Em sua mocidade, Marcelo aproveitou o quanto pode.
Experimentou muitas substâncias psicoativas e o álcool não ficou de fora.
Aprendeu a beber depois dos vinte anos, e demorou ter maturidade para lidar com
a bebida. Até os 30 anos de idade houve muitas aventuras alcoólicas, divertidas
e não tanto.
Algumas vezes Marcelo voltava para a república de estudantes
onde morava, totalmente embriagado, falava numa linguagem estranha, que não
podia-se entender. Eram grunhidos, gemidos, desistências de tentativas de
diálogo. Teve ocasiões que sequer conseguia enfiar a chave na fechadura e abrir
a porta de seu lar. Dormiria na garagem mesmo, não fosse a ajuda de seus amigos
que percebiam entre gracejos a situação caótica.
Dentre outras estripulias falava o que não devia, se
machucava, caía, cantava alto na madrugada acordando os colegas de república.

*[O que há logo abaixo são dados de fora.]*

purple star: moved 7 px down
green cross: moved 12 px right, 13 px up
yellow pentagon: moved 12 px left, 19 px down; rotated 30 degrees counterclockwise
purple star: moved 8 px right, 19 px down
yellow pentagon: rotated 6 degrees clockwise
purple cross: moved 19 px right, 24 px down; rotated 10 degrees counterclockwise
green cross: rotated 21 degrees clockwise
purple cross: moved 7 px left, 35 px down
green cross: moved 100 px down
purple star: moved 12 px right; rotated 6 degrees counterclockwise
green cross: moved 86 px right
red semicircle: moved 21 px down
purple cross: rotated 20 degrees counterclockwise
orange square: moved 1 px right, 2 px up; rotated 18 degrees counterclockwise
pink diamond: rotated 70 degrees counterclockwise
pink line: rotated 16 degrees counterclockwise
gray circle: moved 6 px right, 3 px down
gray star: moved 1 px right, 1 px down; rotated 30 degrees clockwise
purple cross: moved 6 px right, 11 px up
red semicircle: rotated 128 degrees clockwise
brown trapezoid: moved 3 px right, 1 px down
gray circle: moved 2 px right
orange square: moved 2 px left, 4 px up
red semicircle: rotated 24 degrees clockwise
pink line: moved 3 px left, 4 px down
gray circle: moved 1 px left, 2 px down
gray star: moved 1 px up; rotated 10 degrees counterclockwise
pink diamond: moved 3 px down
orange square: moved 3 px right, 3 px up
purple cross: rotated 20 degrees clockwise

Gostava de se passar. Porém nunca perdeu a vergonha na cara. Sabia que era uma
fase e que ia sair dessa, iria amadurecer. Mas ia se despedir dos vinte e
poucos anos com categoria.
Em uma festa depois de tomar umas doze latinhas, comprou uma
garrafa de cachaça e foi tomando de gole. Fez fiasco, caiu no mato, se sujou de
barro. Depois não se lembrava de nada. Todavia revelou seu segredo. Ao passar
de uma quantidade de bebida, ele se transformava, era como se ficasse possuído.
E a entidade tinha até um nome: Zé da Pinga.

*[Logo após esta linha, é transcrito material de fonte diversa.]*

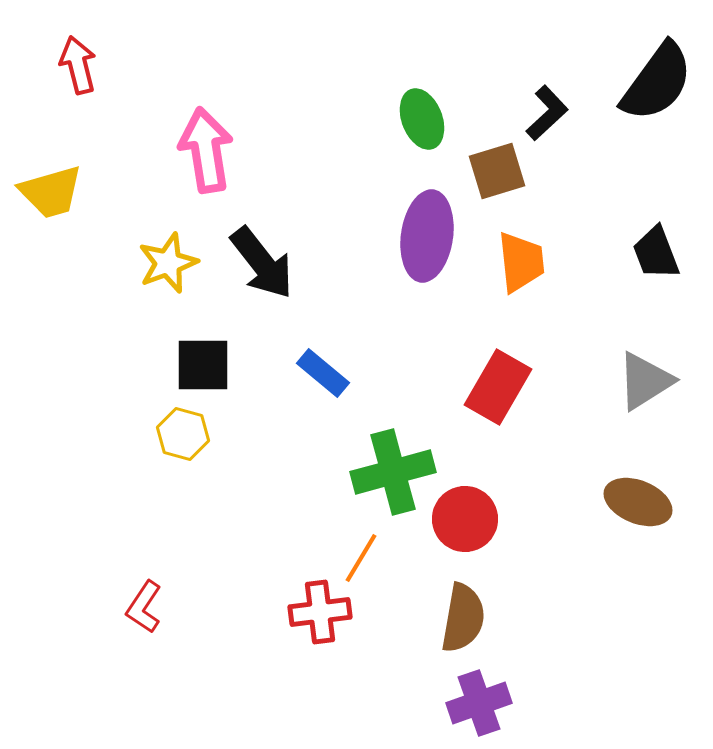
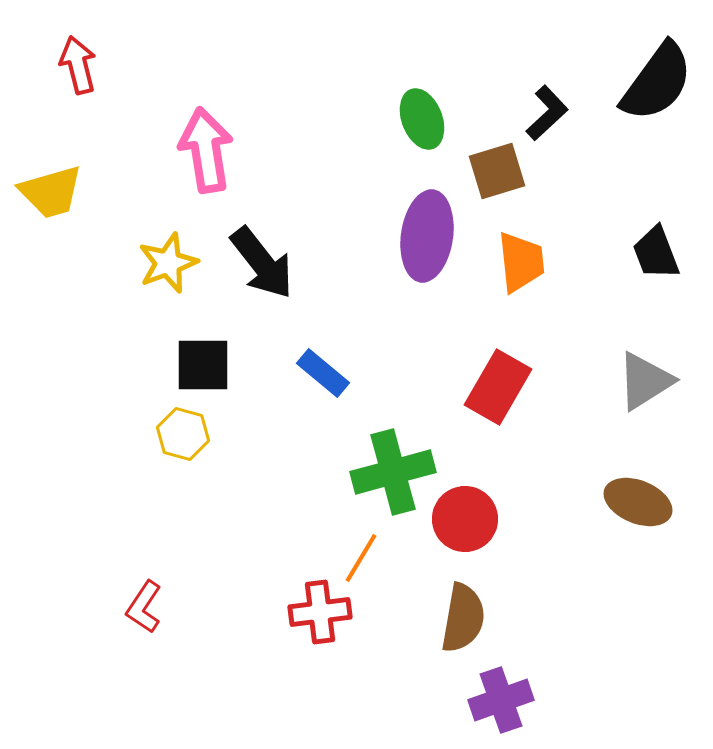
purple cross: moved 22 px right, 3 px up
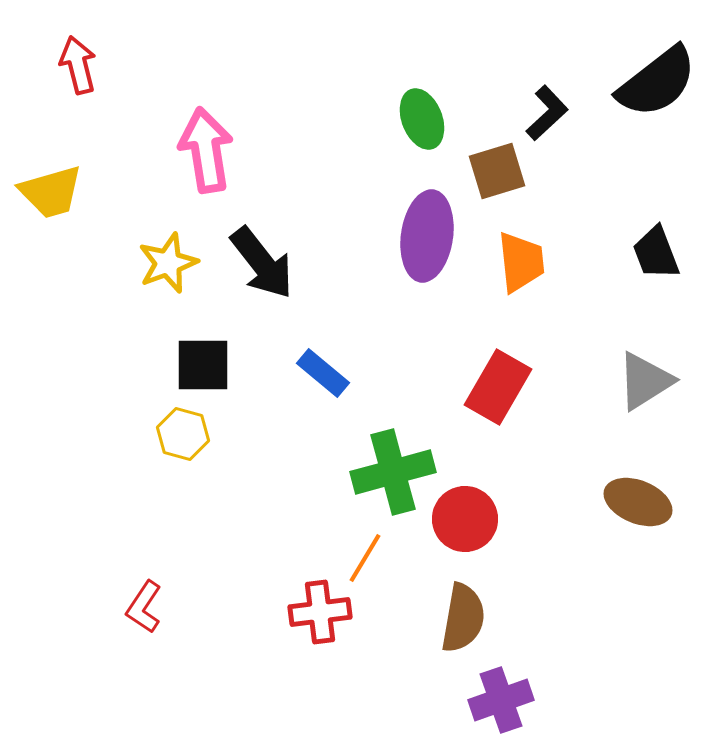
black semicircle: rotated 16 degrees clockwise
orange line: moved 4 px right
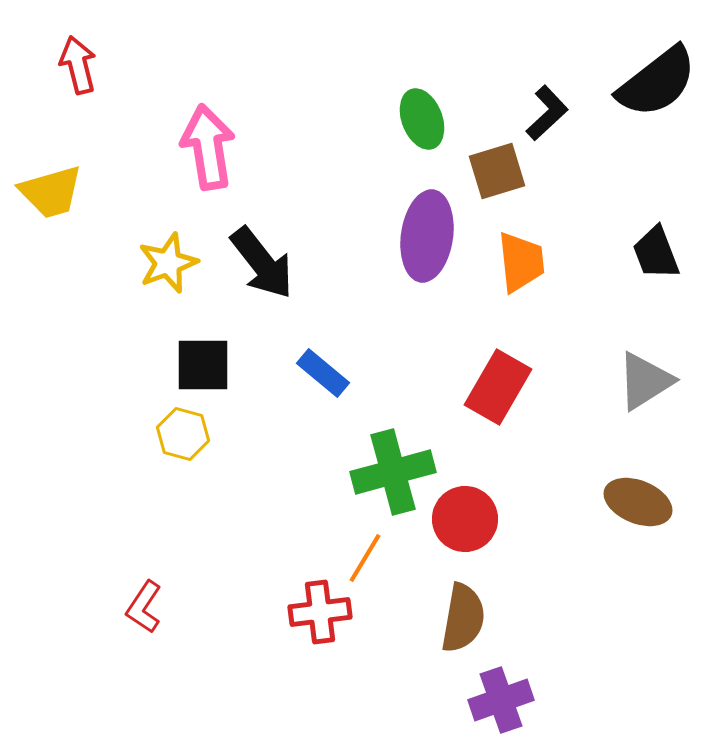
pink arrow: moved 2 px right, 3 px up
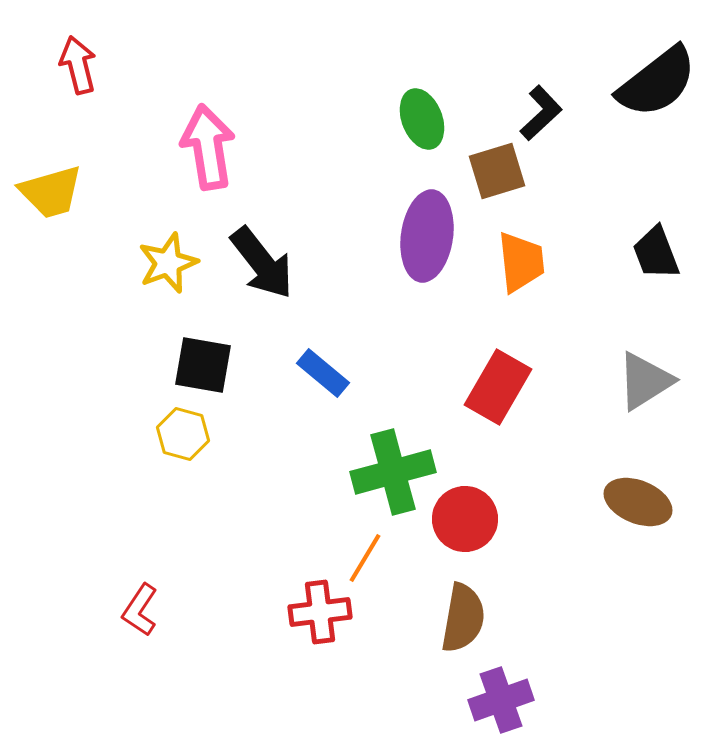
black L-shape: moved 6 px left
black square: rotated 10 degrees clockwise
red L-shape: moved 4 px left, 3 px down
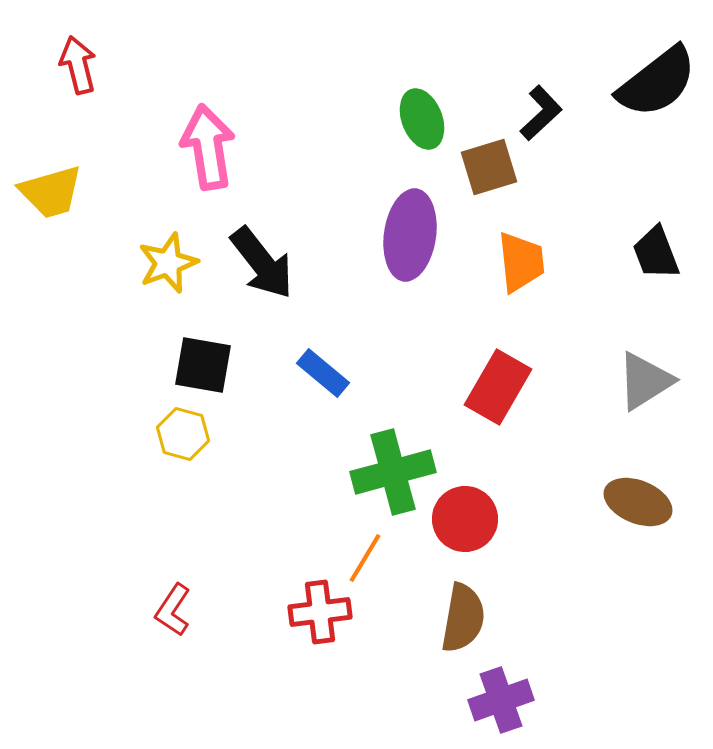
brown square: moved 8 px left, 4 px up
purple ellipse: moved 17 px left, 1 px up
red L-shape: moved 33 px right
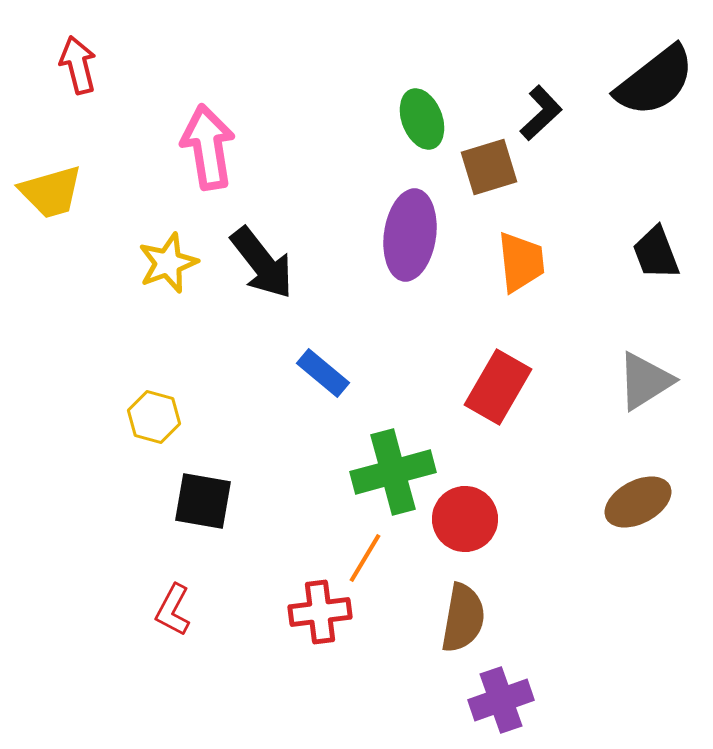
black semicircle: moved 2 px left, 1 px up
black square: moved 136 px down
yellow hexagon: moved 29 px left, 17 px up
brown ellipse: rotated 50 degrees counterclockwise
red L-shape: rotated 6 degrees counterclockwise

Era divertido, malandro, piadista. Queria conversar com
todos, tirar onda. Sempre estava gargalhando, poucas vezes ficava na bad. Era
um deus malandro como os exus africanos, Lock: o deus nórdico; ou o coyote,
entre o índios norte-americanos. Uma mistura de sabedoria e gozação. Falava
oitenta por cento de verdade e vinte por cento de mentira para depois rir do
resultado.
Depois dos trinta anos Marcelo mudou, amadureceu, bebe, mais
bebe pouco. Porém até hoje sabe que se brincar, se deixar o álcool entrar sem
controle, o Zé da Pinga incorpora.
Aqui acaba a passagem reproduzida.